Fri 2022-Jan-28

The Ten Billionth Dose

Tagged: COVID / MathInTheNews / PharmaAndBiotech / Politics / Statistics

There have now been around 10 billion COVID-19 vaccine doses given. What should we make of that?

How many doses, now?

Carl Sagan, Cosmos Carl Sagan, astrophysicist and host of popular science American book and TV show Cosmos [1], used to describe astronomically large numbers with the endlessly repeated phrase “billions and billions”. In grad school, we used to joke that there needed to be a new unit in the metric system, the Sagan, with a value of some multiple of $10^{9}$, for multi-billion quantities somewhere north of a billion but south of a trillion.

In April of 2021, we noted that the COVID-19 vaccination campaign had given out its billionth dose.
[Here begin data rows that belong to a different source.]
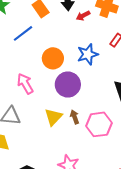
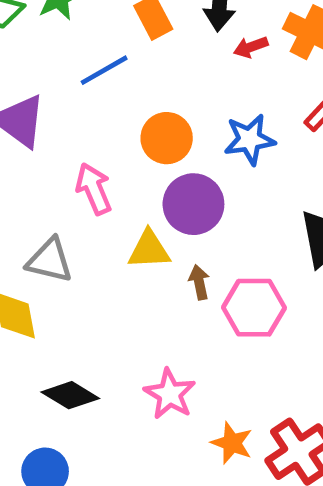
yellow triangle: (53, 117) -> (149, 250), moved, turned 36

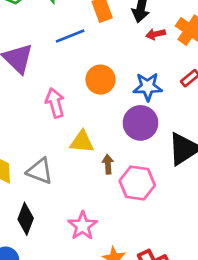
purple circle: (193, 204) -> (140, 123), moved
gray triangle: (50, 260) -> (40, 171), moved
black diamond: (70, 395) -> (26, 219), turned 72

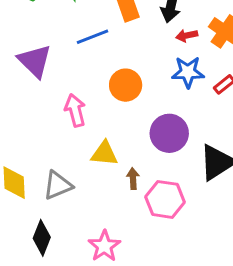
blue star: (148, 87) -> (188, 72), moved
gray triangle: (40, 171) -> (58, 185), turned -44

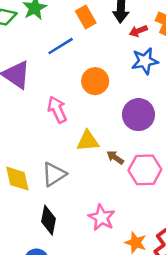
brown arrow: (133, 179) -> (115, 157), turned -42

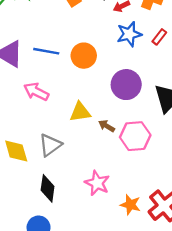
blue line: (61, 46) -> (46, 51), moved, turned 45
pink arrow: (57, 110) -> (36, 92), moved, turned -35

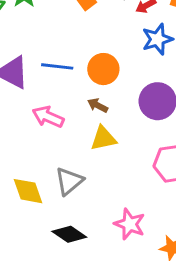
brown arrow: (107, 126) -> (98, 105), moved
black diamond: (48, 188) -> (69, 234), turned -60

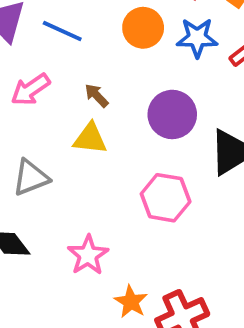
orange circle: (103, 69) -> (143, 28), moved
pink arrow: (48, 117) -> (30, 89), turned -76

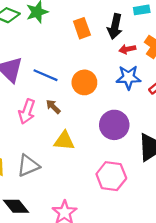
orange circle: (143, 28) -> (84, 82), moved
pink arrow: (30, 89) -> (27, 112), turned -35
brown arrow: (97, 96) -> (53, 107), moved

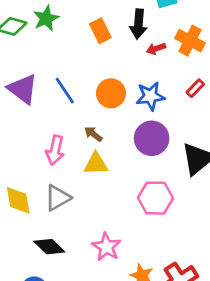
blue line: (45, 75) -> (65, 90), turned 40
blue star: (128, 77) -> (150, 96), moved
brown arrow: (53, 107) -> (93, 134), moved
pink arrow: (27, 112) -> (55, 150), moved

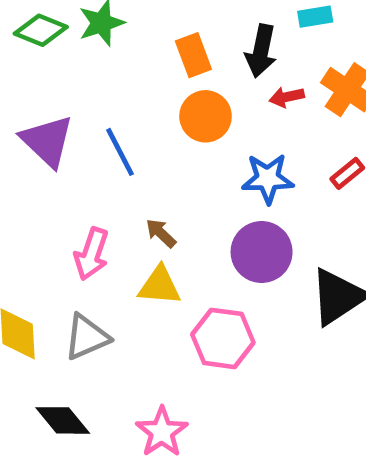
orange circle: (111, 93) -> (206, 116), moved
pink hexagon: (155, 198) -> (223, 338), moved

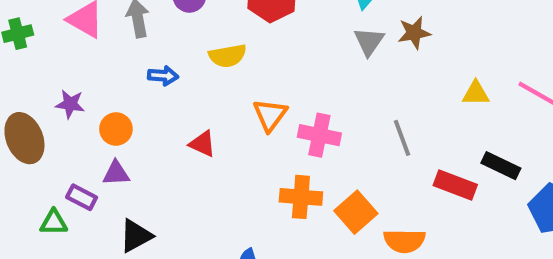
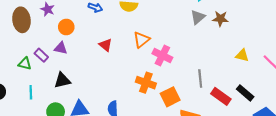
gray line: (402, 138) -> (200, 78), moved

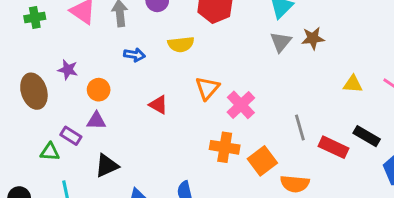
pink cross: (162, 56) -> (241, 105), turned 30

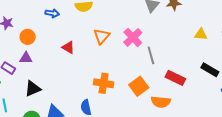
pink cross: (241, 105) -> (133, 37), moved
gray line: (300, 127) -> (151, 55), moved
orange cross: (225, 147) -> (104, 83), moved
red rectangle: (334, 147) -> (175, 78), moved

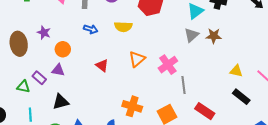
black rectangle: (210, 70) -> (241, 97), moved

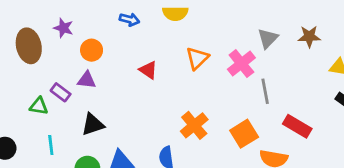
gray triangle: (191, 35) -> (268, 38), moved
brown star: (214, 36) -> (309, 36), moved
orange cross: (132, 106) -> (194, 125), turned 36

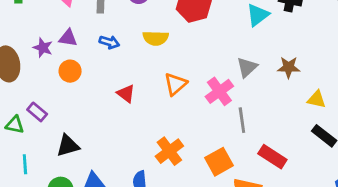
purple triangle: (87, 80) -> (68, 38), moved

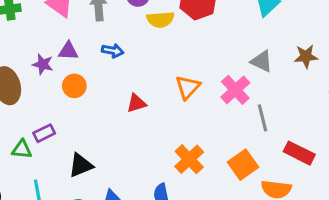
yellow semicircle: (156, 38) -> (160, 20), moved
gray triangle: (247, 67) -> (262, 61), turned -45
red triangle: (126, 94) -> (136, 103), turned -48
purple rectangle: (37, 112) -> (44, 133), turned -60

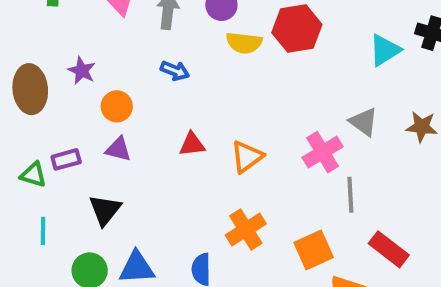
purple triangle: (68, 51) -> (118, 149), moved
orange triangle: (188, 87) -> (247, 157), moved
black triangle: (81, 165) -> (105, 210), turned -40

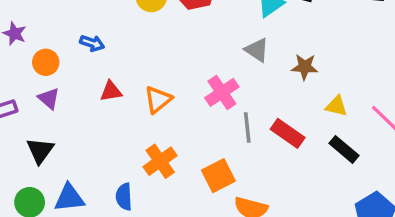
blue arrow: (175, 71) -> (92, 43), moved
gray triangle: (364, 122) -> (257, 50), moved
purple triangle: (118, 149) -> (49, 98), turned 30
red rectangle: (389, 249) -> (288, 133), moved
Today, Eric Topol of the Scripps Research Translational Institute, quoting the always-excellent Our World in Data, reminds us that we mark another order of magnitude progress in the almost exactly 8 months since then:

Topol @ Twitter: 10 bilion doses in 1 year!
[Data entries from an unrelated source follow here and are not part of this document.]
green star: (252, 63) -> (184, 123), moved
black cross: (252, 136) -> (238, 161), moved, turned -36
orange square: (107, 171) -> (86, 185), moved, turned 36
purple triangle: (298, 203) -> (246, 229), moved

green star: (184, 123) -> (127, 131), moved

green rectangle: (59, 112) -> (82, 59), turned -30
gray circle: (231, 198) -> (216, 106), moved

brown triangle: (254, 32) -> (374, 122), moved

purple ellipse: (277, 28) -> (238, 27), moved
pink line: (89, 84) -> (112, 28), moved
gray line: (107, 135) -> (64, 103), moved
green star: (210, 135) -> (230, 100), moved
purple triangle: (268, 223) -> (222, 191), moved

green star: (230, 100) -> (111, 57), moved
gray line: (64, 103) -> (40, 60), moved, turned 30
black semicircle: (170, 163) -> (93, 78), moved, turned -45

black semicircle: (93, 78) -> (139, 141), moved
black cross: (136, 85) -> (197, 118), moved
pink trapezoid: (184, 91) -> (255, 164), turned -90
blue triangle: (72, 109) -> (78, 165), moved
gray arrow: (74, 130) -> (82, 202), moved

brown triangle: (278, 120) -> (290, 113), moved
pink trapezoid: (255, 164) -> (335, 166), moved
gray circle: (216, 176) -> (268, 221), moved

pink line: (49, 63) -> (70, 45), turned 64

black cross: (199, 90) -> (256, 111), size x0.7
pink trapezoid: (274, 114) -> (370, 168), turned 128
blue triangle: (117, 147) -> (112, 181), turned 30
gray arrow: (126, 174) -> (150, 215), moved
(Free advice: don’t bother reading the Twitter replies.)

The Weekend Conclusion

Several thoughts come to my mind:

  • How often is it we get to do 10 billion of anything, at least above the atomic scale?!
  • Anybody who tells you the vaccines are “untested”… is a fool.
    • This is, operationally, the largest Phase IV trial of a drug, ever in humanity’s history.
    • If there had been severe side-effects, they would be seen now; despite the hysterics, hyperbole and outright lying on the right, no such effects are seen.
    • Step outside the Republican propaganda bubble, and at least try to be reality-based here. (Try the litany of Gendlin, or the litany of Tarski maybe?)
  • Alas, there are 8 billion people currently sharing the planet. (By the standard of “billions and billions”, we have approximately 1 Sagan of living humans.)
    • Each person needs 3 shots of mRNA with current technology, or about 24 billion doses.
    • So 10 billion doses means we’ve done only 10/24 = 42% of the job.
    • We definitely need to pick up the pace for the developing world, especially Africa.

We still have to save almost 60% of humanity. They should live and not die: it’s pikuach nefesh.


Notes & References

1: C Sagan, Cosmos, Random House, 1980.